SUPPLIED MATERIAL Block Start
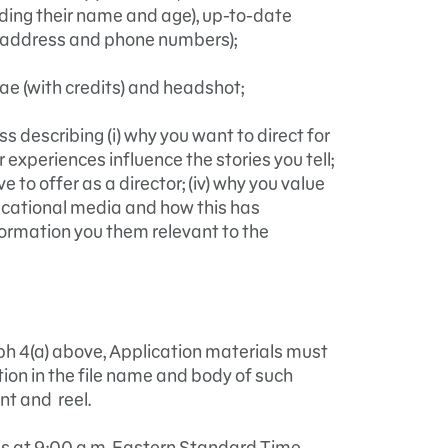
uding their name and age), up-to-date
l address and phone numbers);
ae (with credits) and headshot;
 describing (i) why you want to direct for
r experiences influence the stories you tell;
ave to offer as a director; (iv) why you value
ducational media and how this has
formation you them relevant to the
aph 4(a) above, Application materials must
ion in the file name and body of such
nt and reel.
ns at 9:00 a.m. Eastern Standard Time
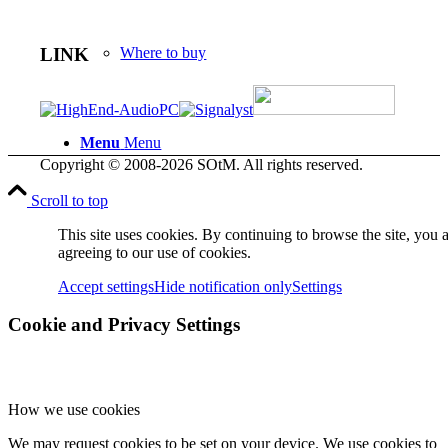
LINK
Where to buy
Menu
Menu
Copyright © 2008-2026 SOtM. All rights reserved.
Scroll to top
This site uses cookies. By continuing to browse the site, you 
agreeing to our use of cookies.
Accept settings
Hide notification only
Settings
Cookie and Privacy Settings
How we use cookies
We may request cookies to be set on your device. We use cookies to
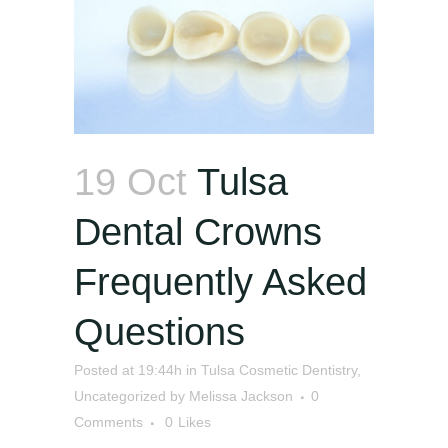
19 Oct
Tulsa
Dental Crowns
Frequently Asked
Questions
Posted at 19:44h
in
Tulsa Cosmetic Dentistry
,
Uncategorized
by
Melissa Jackson
0
Comments
0
Likes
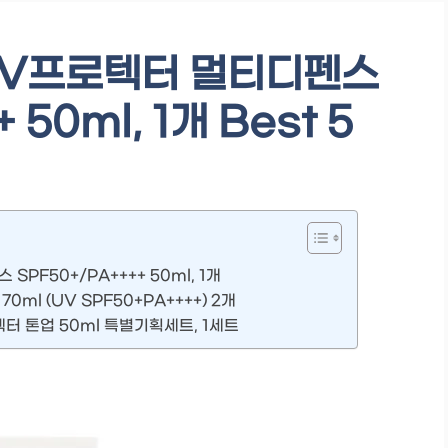
UV프로텍터 멀티디펜스
 50ml, 1개 Best 5
PF50+/PA++++ 50ml, 1개
ml (UV SPF50+PA++++) 2개
터 톤업 50ml 특별기획세트, 1세트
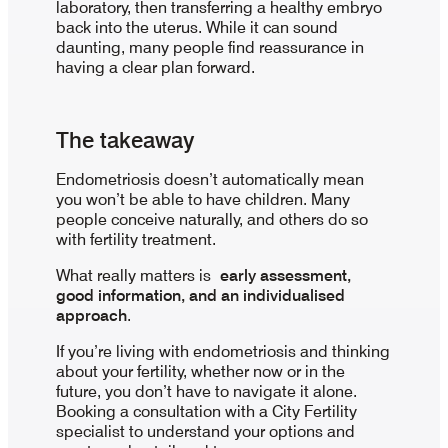
laboratory, then transferring a healthy embryo
back into the uterus. While it can sound
daunting, many people find reassurance in
having a clear plan forward.
The takeaway
Endometriosis doesn’t automatically mean
you won’t be able to have children. Many
people conceive naturally, and others do so
with fertility treatment.
What really matters is
early assessment,
good information, and an individualised
approach
.
If you’re living with endometriosis and thinking
about your fertility, whether now or in the
future, you don’t have to navigate it alone.
Booking a consultation with a City Fertility
specialist to understand your options and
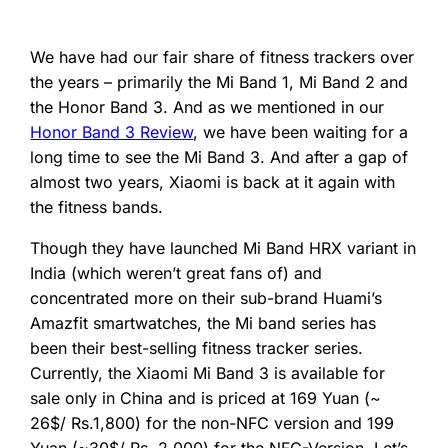
We have had our fair share of fitness trackers over
the years – primarily the Mi Band 1, Mi Band 2 and
the Honor Band 3. And as we mentioned in our
Honor Band 3 Review
, we have been waiting for a
long time to see the Mi Band 3. And after a gap of
almost two years, Xiaomi is back at it again with
the fitness bands.
Though they have launched Mi Band HRX variant in
India (which weren’t great fans of) and
concentrated more on their sub-brand Huami’s
Amazfit smartwatches, the Mi band series has
been their best-selling fitness tracker series.
Currently, the Xiaomi Mi Band 3 is available for
sale only in China and is priced at 169 Yuan (~
26$/ Rs.1,800) for the non-NFC version and 199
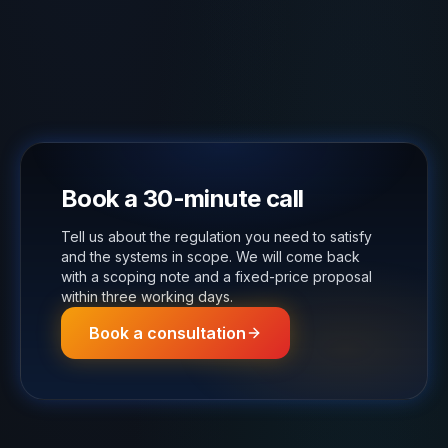
Book a 30-minute call
Tell us about the regulation you need to satisfy
and the systems in scope. We will come back
with a scoping note and a fixed-price proposal
within three working days.
Book a consultation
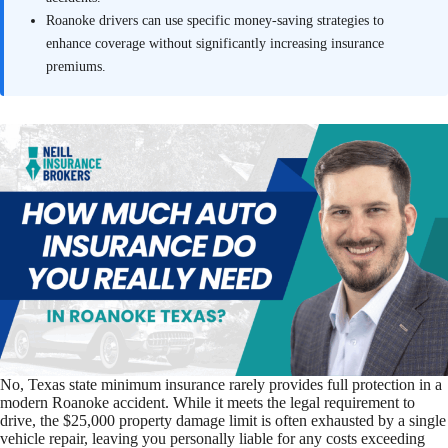
Roanoke drivers can use specific money-saving strategies to
enhance coverage without significantly increasing insurance
premiums.
No, Texas state minimum insurance rarely provides full protection in a
modern Roanoke accident. While it meets the legal requirement to
drive, the $25,000 property damage limit is often exhausted by a single
vehicle repair, leaving you personally liable for any costs exceeding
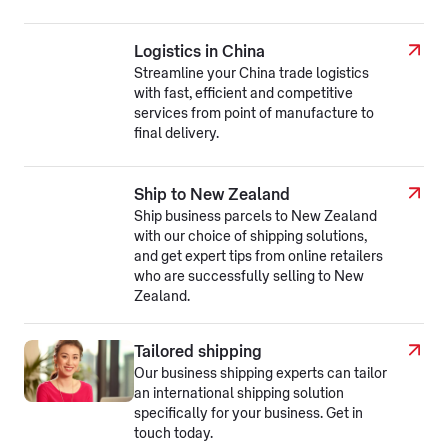
Logistics in China
Streamline your China trade logistics
with fast, efficient and competitive
services from point of manufacture to
final delivery.
Ship to New Zealand
Ship business parcels to New Zealand
with our choice of shipping solutions,
and get expert tips from online retailers
who are successfully selling to New
Zealand.
Tailored shipping
Our business shipping experts can tailor
an international shipping solution
specifically for your business. Get in
touch today.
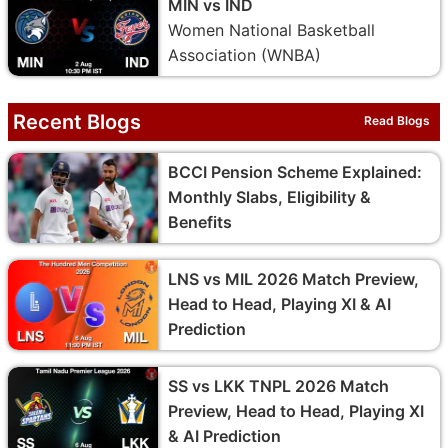
MIN vs IND
Women National Basketball
Association (WNBA)
Recent Blogs
Read Blogs
BCCI Pension Scheme Explained:
Monthly Slabs, Eligibility &
Benefits
LNS vs MIL 2026 Match Preview,
Head to Head, Playing XI & AI
Prediction
SS vs LKK TNPL 2026 Match
Preview, Head to Head, Playing XI
& AI Prediction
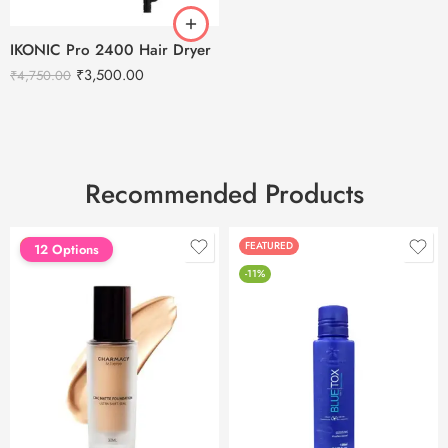
IKONIC Pro 2400 Hair Dryer
₹
3,500.00
₹
4,750.00
Recommended Products
FEATURED
FEATURED
12 Options
-11%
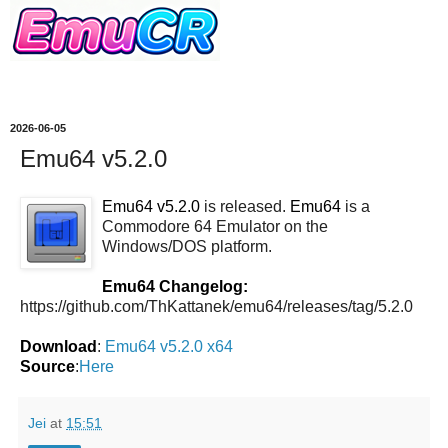
2026-06-05
Emu64 v5.2.0
Emu64 v5.2.0
is released.
Emu64
is a
Commodore 64 Emulator on the
Windows/DOS platform.
Emu64 Changelog:
https://github.com/ThKattanek/emu64/releases/tag/5.2.0
Download
:
Emu64 v5.2.0 x64
Source
:
Here
Jei
at
15:51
SUPPLIED MATERIAL Block End
#### TRY IT:
Go through the data and copy every line that includes "name".

#### YOUR SOLUTION:
uding their name and age), up-to-date
ion in the file name and body of such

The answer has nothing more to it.